We rapidly transitioned from a period when brands debated if they should communicate about COVID-19 to now, with brands tripping over each other to broadcast their coronavirus email messages to customers. If your inbox is like mine, you received almost no brand emails about the virus before a week ago. But in the past week, the volume has exploded. Brands seemed to go from COVID-19 denial to COVID-19 FOMO in a matter of days.
The global pandemic may or may not be a business opportunity for your company, but trying to make it a marketing opportunity for your brand is risky.
On Friday, I received more than two dozen brand emails about COVID-19. The problem is that few of these messages took a customer-centric approach; instead, the race to email consumers reflects a growing sense of brand virtue signaling or outright desperation for business. Consider what customers need and want to hear from your organization to best help your brand while dodging potential risks.
 

Avoid Virtue Signaling

Virtue signaling is when your brand conspicuously expresses its values without actually taking actions to live by those values. Today, it is not enough to tell consumers you are aware of and reacting to the pandemic — everyone is. We also don't need to know that your brand is keeping your employees safe — we hope that's business as usual. Finally, no one needs to hear how your brand is striving to continue its operations uninterrupted — it would be real news worth sharing if you weren't! If that is all your brand has to report to customers, then you do not need a special COVID-19-themed brand communication at this time.

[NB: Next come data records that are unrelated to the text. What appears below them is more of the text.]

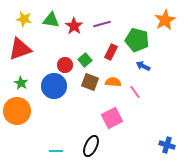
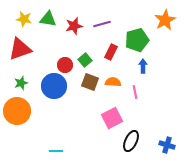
green triangle: moved 3 px left, 1 px up
red star: rotated 24 degrees clockwise
green pentagon: rotated 30 degrees counterclockwise
blue arrow: rotated 64 degrees clockwise
green star: rotated 24 degrees clockwise
pink line: rotated 24 degrees clockwise
black ellipse: moved 40 px right, 5 px up
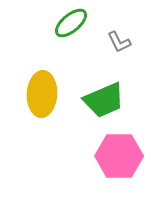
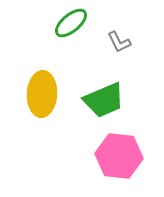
pink hexagon: rotated 6 degrees clockwise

For example, my mortgage company, with whom I have a completely digital relationship, felt it needed to email me "An important message" simply to say, "The health and safety of our customers and team members is — as always — the most important thing to us." How does this company, which merely processes my auto-payments once a month, have any impact on my physical health? And why would it be necessary for any organization to state it cares about the health of its team members? Put that on the list of the many things I assume is true of every brand and thus need not be said, such as that it follows laws and that its CEO puts pants on one leg at a time.

The problem with marketing messages that merely signal your brand's virtue without doing anything further is that they waste customers' time and do little to impact your relationship. In fact, messages like that do more to hurt brands because of what's missing — anything meaningful for customers. What one might expect of "an important message" from a mortgage processor during this global health crisis is information about what will happen if customers are unable to pay their mortgage. This email didn't address this topic, and the glaring omission of content to help or comfort customers only makes the brand-centric virtue-signaling that much more evident and damaging.
 

Don't Signal Your Brands Desperation

These are tough times for businesses large and small, and they are going to get tougher in the coming weeks and months. Companies can be excused for wanting to keep customers buying. But they cannot be forgiven for making their self-interest and desperation evident in marketing communications.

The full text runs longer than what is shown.